FAUT-IL

Faut-il se livr­er à ce tra­vail intro­spec­tif sur sa pro­pre œuvre, don­ner des repères, des indices sur son tra­vail ? Com­ment se situe-t-on vis-à-vis de lui ? Et encore, inciter, encour­ager cet autre, le lecteur ou le sim­ple curieux, à se lancer vers un ailleurs, hors des poèmes qu’on lui con­fie ? Un sen­ti­ment d’injustice monte alors : « Quoi, j’ai déjà fait effort de vie pour ces textes, choisi de répon­dre à cet appel intérieur, de m’y unir tan­dis que tant d’autres choi­sis­saient de se dis­pers­er dans les jours, il faudrait en plus que je fasse un geste vers eux, que je me risque et me soumette à leurs juge­ments. Déjà ils me jugeaient et se moquaient tan­dis que je m’éloignais pour par­ler au silence, il faudrait aus­si que je rende des comptes après, encore et encore ? Quand cela cessera-t-il ? Existe-t-il donc un espace où l’on peut s’efforcer d’être soi sans avoir à s’expliquer ? »

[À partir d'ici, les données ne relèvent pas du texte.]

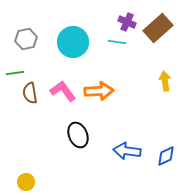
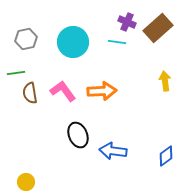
green line: moved 1 px right
orange arrow: moved 3 px right
blue arrow: moved 14 px left
blue diamond: rotated 10 degrees counterclockwise
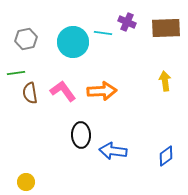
brown rectangle: moved 8 px right; rotated 40 degrees clockwise
cyan line: moved 14 px left, 9 px up
black ellipse: moved 3 px right; rotated 20 degrees clockwise
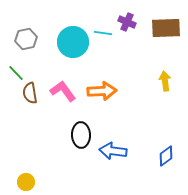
green line: rotated 54 degrees clockwise
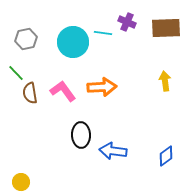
orange arrow: moved 4 px up
yellow circle: moved 5 px left
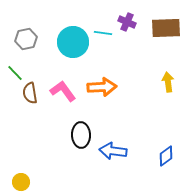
green line: moved 1 px left
yellow arrow: moved 3 px right, 1 px down
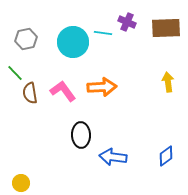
blue arrow: moved 6 px down
yellow circle: moved 1 px down
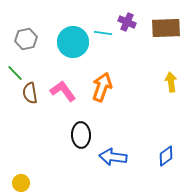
yellow arrow: moved 3 px right
orange arrow: rotated 68 degrees counterclockwise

Non. Non, il n’existe pas d’espace sans la présence d’autrui. L’humanité qu’on porte est tou­jours un lieu ou un moment de partage au mieux, de déchire­ment et de blessure le plus sou­vent. Vouloir être soi, c’est accepter de com­mu­nier à l’autre et de laiss­er l’autre com­mu­nier à soi. Oui, en te don­nant à la poésie, tu t’es mis en marche et il n’est plus pos­si­ble de reculer. Il fau­dra te dépouiller jusqu’au bout. Il te fau­dra accepter l’humiliation, le men­songe, l’aveu de tes faib­less­es. Tu te con­tredi­ras. Oui, tes ver­tiges, tes illu­sions seront mis à nu. Dans le poème et dans cet ailleurs qu’est ta vie de poète, que tu la tais­es ou la dis­es, tu seras con­som­mé. Et tu devras t’avouer dans ce que tu te caches à toi-même et que les autres point­eront jusqu’à ce que tu saignes. Nulle échap­pa­toire. Les yeux du poème désor­mais se retour­nent con­tre toi par le moyen du lecteur. Écrire des poèmes n’était rien, à peine le com­mence­ment. Il te fau­dra encore être brûlé par eux. Tu croy­ais leur don­ner que des heures, en vérité tu leur as con­fié ta vie. Tu croy­ais jouer en répon­dant à leur appel, ils te forceront à avouer que tu cher­chais la vérité, quand bien même tu ne com­prends pas ce que tu dis. Tu t’es mis à leur ser­vice et ils agis­sent désor­mais. Oui, tu seras poète jusqu’à la nausée de toi-même.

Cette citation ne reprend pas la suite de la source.